[Collected data]
┄┄┄┄┄┄┄┄┄┄
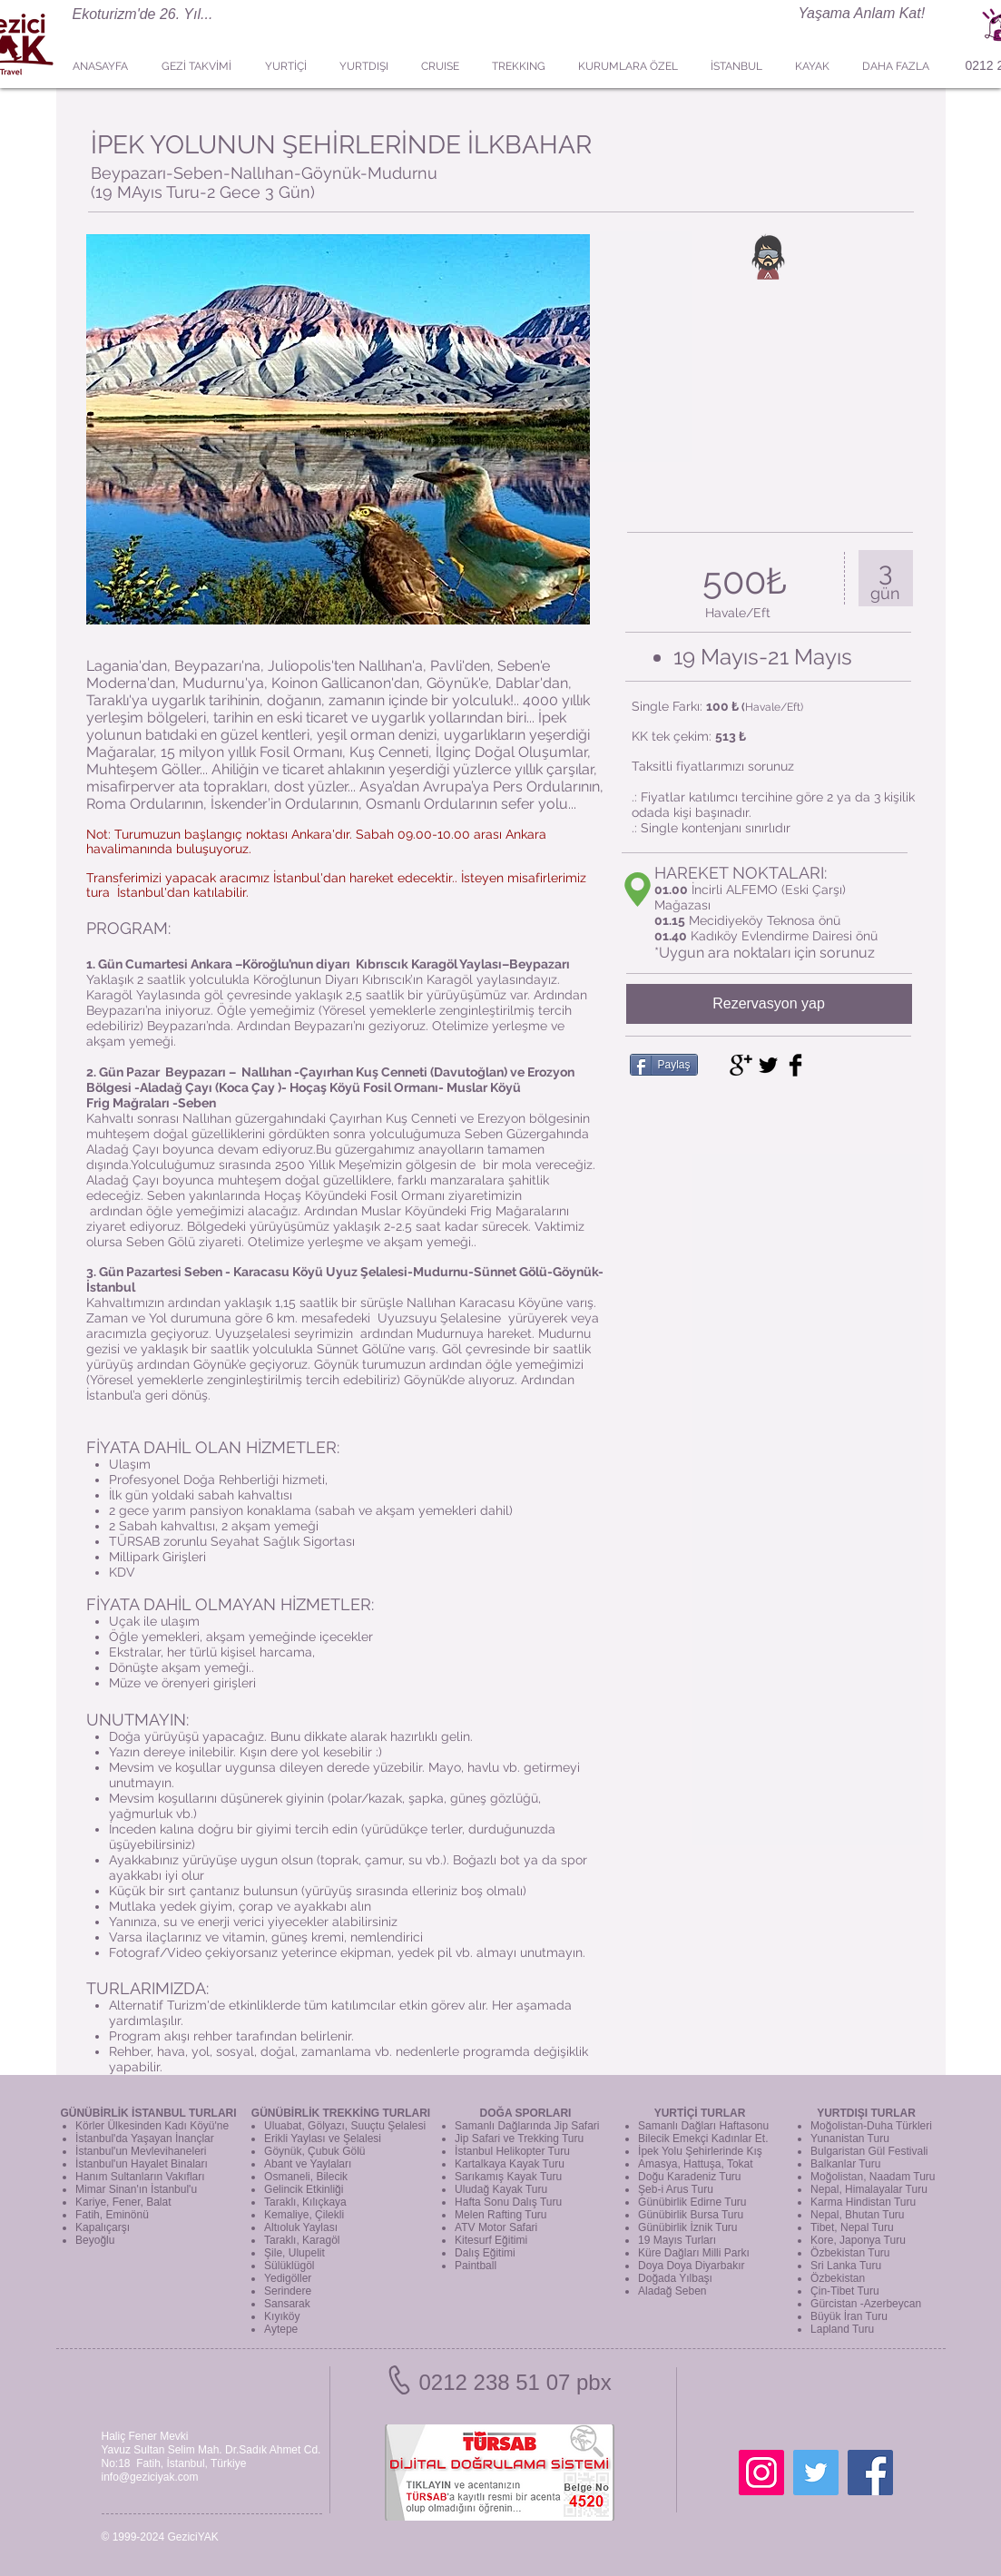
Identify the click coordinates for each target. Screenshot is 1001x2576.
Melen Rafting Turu (500, 2214)
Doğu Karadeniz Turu (689, 2176)
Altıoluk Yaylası (301, 2227)
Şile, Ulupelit (294, 2253)
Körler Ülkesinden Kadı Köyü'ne (152, 2125)
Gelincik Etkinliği (303, 2189)
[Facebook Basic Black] (795, 1065)
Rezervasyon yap (768, 1003)
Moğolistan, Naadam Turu (872, 2176)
┄┄┄┄┄┄┄┄┄┄
Problem to solve: Above are the records; report each line in them that includes the word "Turu".

Written response:
Melen Rafting Turu (500, 2214)
Doğu Karadeniz Turu (689, 2176)
Moğolistan, Naadam Turu (872, 2176)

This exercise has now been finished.